Growing Gaps in COVID-19 Vaccinations among Hispanic People
Samantha Artiga Follow @SArtiga2 on Twitter Feb 22, 2021
As noted in our latest analysis of state vaccination data by race/ethnicity, a big gap is emerging in COVID-19 vaccination rates for Hispanic people. As of mid-February, White people were over three times more likely than Hispanic people to have received at least the first dose of a vaccination (10% vs. 3%) based on data from just over half the states. These data are early, with vaccinations still only available to limited groups in some states, which may affect demographic trends. They also are subject to a range of gaps and limitations. However, the consistency in patterns across states point to potential challenges for vaccinating Hispanic people, whose health and finances have been extremely hard hit by the pandemic. Low rates of vaccination among Hispanic people would leave them at increased risk for the virus, could further widen existing health disparities, and would leave gaps that hinder our ability to achieve overall population immunity.
There has been substantial focus on heightened concerns among Hispanic and Black adults about the vaccines’ safety and side effects that leave many wanting to “wait and see” how others fare before they receive it. As of late January 2021, just over a third of Hispanic adults (37%) said they wanted to “wait and see” how the vaccine works for other people, compared to 43% of Black adults and just over a quarter (26%) of White adults, while 42% had already gotten the vaccine or wanted to get it as soon as possible and the remaining roughly one in five said they would only get it if required or definitely will not get it.
However, these differences in “willingness” to get the vaccine do not appear large enough to explain disparities that are emerging in vaccination rates, suggesting that other factors, such as access barriers, may be playing a significant role. Hispanic people face a combination of factors that may make accessing the vaccine particularly challenging. They have a high uninsured rate, which has likely further increased due to the pandemic. As such, they may be more likely to be concerned about potential costs associated with obtaining the vaccine and less likely to have an existing relationship with a health care provider. Hispanic adults also are more likely than White adults to say it is difficult to find a health care location that is easy for them to get to. Moreover, some Hispanic people may face linguistic barriers to care. Those with an immigrant family member face potential added complications, including confusion about eligibility to obtain the vaccine and concerns about whether accessing the vaccine could negatively affect their or a family member’s immigration status or put them at risk for enforcement action.
The federal government is making COVID-19 vaccines available in ways that address many of these potential barriers. They currently are available for free to all individuals regardless of insurance status. The federal government is launching new efforts to make vaccines available through more locations, including community health centers, which are a key source of care for the Hispanic population and a place where many Hispanic adults currently receive their flu vaccine. Moreover, the Department of Homeland Security has clarified that vaccines are available to all individuals regardless of immigration status and that enforcement activities will not be conducted at or near vaccine distribution sites or clinics. Further, U.S. Citizen and Immigration Services has specified that it will not consider testing, treatment, or preventive care, including vaccines, related to COVID-19 as part of a public charge inadmissibility determination.

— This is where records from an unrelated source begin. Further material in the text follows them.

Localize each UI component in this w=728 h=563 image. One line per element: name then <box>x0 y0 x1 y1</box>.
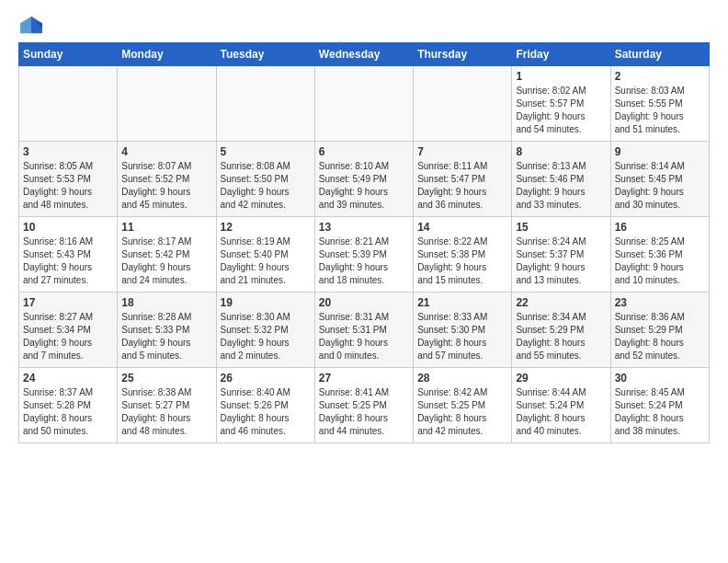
calendar-day-5: 5Sunrise: 8:08 AM Sunset: 5:50 PM Daylig… <box>216 142 314 217</box>
weekday-header-tuesday: Tuesday <box>216 43 314 66</box>
calendar-day-30: 30Sunrise: 8:45 AM Sunset: 5:24 PM Dayli… <box>610 368 709 443</box>
calendar-empty-cell <box>216 66 314 142</box>
day-info: Sunrise: 8:17 AM Sunset: 5:42 PM Dayligh… <box>121 236 211 287</box>
day-number: 17 <box>23 296 113 309</box>
day-info: Sunrise: 8:11 AM Sunset: 5:47 PM Dayligh… <box>417 160 507 212</box>
day-number: 25 <box>121 372 211 385</box>
calendar-day-8: 8Sunrise: 8:13 AM Sunset: 5:46 PM Daylig… <box>512 142 610 217</box>
calendar-week-row: 24Sunrise: 8:37 AM Sunset: 5:28 PM Dayli… <box>19 368 710 443</box>
calendar-empty-cell <box>314 66 413 142</box>
day-info: Sunrise: 8:31 AM Sunset: 5:31 PM Dayligh… <box>319 311 409 362</box>
day-info: Sunrise: 8:40 AM Sunset: 5:26 PM Dayligh… <box>221 386 311 438</box>
calendar-day-25: 25Sunrise: 8:38 AM Sunset: 5:27 PM Dayli… <box>118 368 216 443</box>
logo-icon <box>18 15 44 35</box>
calendar-day-28: 28Sunrise: 8:42 AM Sunset: 5:25 PM Dayli… <box>414 368 512 443</box>
day-number: 28 <box>417 372 507 385</box>
day-info: Sunrise: 8:22 AM Sunset: 5:38 PM Dayligh… <box>417 236 507 287</box>
day-info: Sunrise: 8:42 AM Sunset: 5:25 PM Dayligh… <box>417 386 507 438</box>
day-info: Sunrise: 8:33 AM Sunset: 5:30 PM Dayligh… <box>417 311 507 362</box>
calendar-table: SundayMondayTuesdayWednesdayThursdayFrid… <box>18 42 710 443</box>
calendar-week-row: 10Sunrise: 8:16 AM Sunset: 5:43 PM Dayli… <box>19 217 710 293</box>
calendar-day-27: 27Sunrise: 8:41 AM Sunset: 5:25 PM Dayli… <box>314 368 413 443</box>
day-number: 13 <box>319 221 409 234</box>
day-info: Sunrise: 8:14 AM Sunset: 5:45 PM Dayligh… <box>615 160 705 212</box>
day-info: Sunrise: 8:10 AM Sunset: 5:49 PM Dayligh… <box>319 160 409 212</box>
day-number: 10 <box>23 221 113 234</box>
day-number: 20 <box>319 296 409 309</box>
header <box>18 15 710 35</box>
day-info: Sunrise: 8:02 AM Sunset: 5:57 PM Dayligh… <box>516 85 606 136</box>
day-info: Sunrise: 8:19 AM Sunset: 5:40 PM Dayligh… <box>221 236 311 287</box>
day-info: Sunrise: 8:30 AM Sunset: 5:32 PM Dayligh… <box>221 311 311 362</box>
weekday-header-saturday: Saturday <box>610 43 709 66</box>
weekday-header-friday: Friday <box>512 43 610 66</box>
calendar-day-3: 3Sunrise: 8:05 AM Sunset: 5:53 PM Daylig… <box>19 142 118 217</box>
calendar-day-11: 11Sunrise: 8:17 AM Sunset: 5:42 PM Dayli… <box>118 217 216 293</box>
day-info: Sunrise: 8:38 AM Sunset: 5:27 PM Dayligh… <box>121 386 211 438</box>
day-number: 23 <box>615 296 705 309</box>
day-number: 7 <box>417 145 507 158</box>
day-number: 12 <box>221 221 311 234</box>
calendar-day-15: 15Sunrise: 8:24 AM Sunset: 5:37 PM Dayli… <box>512 217 610 293</box>
day-number: 9 <box>615 145 705 158</box>
day-info: Sunrise: 8:13 AM Sunset: 5:46 PM Dayligh… <box>516 160 606 212</box>
calendar-empty-cell <box>414 66 512 142</box>
calendar-week-row: 17Sunrise: 8:27 AM Sunset: 5:34 PM Dayli… <box>19 293 710 368</box>
day-number: 30 <box>615 372 705 385</box>
day-info: Sunrise: 8:36 AM Sunset: 5:29 PM Dayligh… <box>615 311 705 362</box>
day-info: Sunrise: 8:34 AM Sunset: 5:29 PM Dayligh… <box>516 311 606 362</box>
calendar-day-24: 24Sunrise: 8:37 AM Sunset: 5:28 PM Dayli… <box>19 368 118 443</box>
calendar-day-21: 21Sunrise: 8:33 AM Sunset: 5:30 PM Dayli… <box>414 293 512 368</box>
weekday-header-thursday: Thursday <box>414 43 512 66</box>
weekday-header-sunday: Sunday <box>19 43 118 66</box>
day-info: Sunrise: 8:37 AM Sunset: 5:28 PM Dayligh… <box>23 386 113 438</box>
calendar-day-18: 18Sunrise: 8:28 AM Sunset: 5:33 PM Dayli… <box>118 293 216 368</box>
calendar-day-1: 1Sunrise: 8:02 AM Sunset: 5:57 PM Daylig… <box>512 66 610 142</box>
calendar-day-10: 10Sunrise: 8:16 AM Sunset: 5:43 PM Dayli… <box>19 217 118 293</box>
day-info: Sunrise: 8:25 AM Sunset: 5:36 PM Dayligh… <box>615 236 705 287</box>
day-info: Sunrise: 8:21 AM Sunset: 5:39 PM Dayligh… <box>319 236 409 287</box>
day-number: 22 <box>516 296 606 309</box>
calendar-day-2: 2Sunrise: 8:03 AM Sunset: 5:55 PM Daylig… <box>610 66 709 142</box>
day-number: 5 <box>221 145 311 158</box>
day-number: 21 <box>417 296 507 309</box>
day-info: Sunrise: 8:05 AM Sunset: 5:53 PM Dayligh… <box>23 160 113 212</box>
day-info: Sunrise: 8:41 AM Sunset: 5:25 PM Dayligh… <box>319 386 409 438</box>
calendar-day-17: 17Sunrise: 8:27 AM Sunset: 5:34 PM Dayli… <box>19 293 118 368</box>
calendar-day-9: 9Sunrise: 8:14 AM Sunset: 5:45 PM Daylig… <box>610 142 709 217</box>
day-number: 26 <box>221 372 311 385</box>
day-number: 3 <box>23 145 113 158</box>
day-info: Sunrise: 8:45 AM Sunset: 5:24 PM Dayligh… <box>615 386 705 438</box>
calendar-day-19: 19Sunrise: 8:30 AM Sunset: 5:32 PM Dayli… <box>216 293 314 368</box>
calendar-day-6: 6Sunrise: 8:10 AM Sunset: 5:49 PM Daylig… <box>314 142 413 217</box>
calendar-day-22: 22Sunrise: 8:34 AM Sunset: 5:29 PM Dayli… <box>512 293 610 368</box>
calendar-day-4: 4Sunrise: 8:07 AM Sunset: 5:52 PM Daylig… <box>118 142 216 217</box>
day-number: 24 <box>23 372 113 385</box>
logo <box>18 15 48 35</box>
day-info: Sunrise: 8:44 AM Sunset: 5:24 PM Dayligh… <box>516 386 606 438</box>
calendar-day-12: 12Sunrise: 8:19 AM Sunset: 5:40 PM Dayli… <box>216 217 314 293</box>
calendar-day-20: 20Sunrise: 8:31 AM Sunset: 5:31 PM Dayli… <box>314 293 413 368</box>
day-number: 6 <box>319 145 409 158</box>
calendar-day-29: 29Sunrise: 8:44 AM Sunset: 5:24 PM Dayli… <box>512 368 610 443</box>
day-info: Sunrise: 8:28 AM Sunset: 5:33 PM Dayligh… <box>121 311 211 362</box>
calendar-empty-cell <box>19 66 118 142</box>
day-number: 14 <box>417 221 507 234</box>
day-info: Sunrise: 8:24 AM Sunset: 5:37 PM Dayligh… <box>516 236 606 287</box>
day-info: Sunrise: 8:07 AM Sunset: 5:52 PM Dayligh… <box>121 160 211 212</box>
day-number: 16 <box>615 221 705 234</box>
page-container: SundayMondayTuesdayWednesdayThursdayFrid… <box>0 0 728 453</box>
weekday-header-wednesday: Wednesday <box>314 43 413 66</box>
calendar-day-13: 13Sunrise: 8:21 AM Sunset: 5:39 PM Dayli… <box>314 217 413 293</box>
calendar-day-7: 7Sunrise: 8:11 AM Sunset: 5:47 PM Daylig… <box>414 142 512 217</box>
calendar-week-row: 1Sunrise: 8:02 AM Sunset: 5:57 PM Daylig… <box>19 66 710 142</box>
calendar-week-row: 3Sunrise: 8:05 AM Sunset: 5:53 PM Daylig… <box>19 142 710 217</box>
calendar-day-23: 23Sunrise: 8:36 AM Sunset: 5:29 PM Dayli… <box>610 293 709 368</box>
day-number: 15 <box>516 221 606 234</box>
day-info: Sunrise: 8:03 AM Sunset: 5:55 PM Dayligh… <box>615 85 705 136</box>
calendar-empty-cell <box>118 66 216 142</box>
weekday-header-monday: Monday <box>118 43 216 66</box>
day-info: Sunrise: 8:08 AM Sunset: 5:50 PM Dayligh… <box>221 160 311 212</box>
calendar-day-14: 14Sunrise: 8:22 AM Sunset: 5:38 PM Dayli… <box>414 217 512 293</box>
day-number: 4 <box>121 145 211 158</box>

However, for these broad policies to be effective, it will be important for the information to be clearly communicated to people in the community through trusted messengers and in-language, when needed. Proactively communicating that the vaccination is available for free even for people without insurance, providing details on when and how to access the vaccine, and clarifying that receiving the vaccine will not negatively impact immigration status will likely be particularly important. Notably, about six in ten Hispanic adults say they do not have enough information about where to get the vaccine, compared to about half of White adults who say the same. Moreover, survey data show Hispanic adults are much more likely than White adults to report an increased likelihood of getting vaccinated after hearing that there is no cost to get vaccinated (54% vs. 32%) or that a friend or family member (53% vs. 26%) or a health care provider they trust (51% vs. 34%) got the vaccine. Like other groups, the majority (81%) of Hispanic adults point to health care providers as a trusted resource for information to help them decide whether to get the vaccine. The Centers for Disease Control and Prevention, state or local health departments, and family or friends are also top trusted resources for Hispanic adults.
Beyond providing information through trusted resources, it will be important to ensure that, at the provider level, vaccine sign-up processes do not leave some people facing barriers. For example, although insurance is not required to obtain the vaccine, many providers are requesting insurance information to cover costs of administering the vaccine, and anecdotal reports suggest some providers have insurance information as a required field to book a vaccine appointment. Providers may also be requesting personal identification or proof of state residency to obtain the vaccine, particularly while vaccines are limited to certain priority groups. Ensuring that vaccine providers offer clear options for people to make a vaccine appointment if they do not have insurance and providing alternative options for people to provide documentation if they do not have a government-issued identification card will also be important for facilitating access.
Addressing these potential barriers to vaccination can be done. However, doing so will require intentional and deliberate action. Working closely with community leaders to better understand access barriers, develop strategies to address them, and provide outreach and education through trusted messengers is one place to start.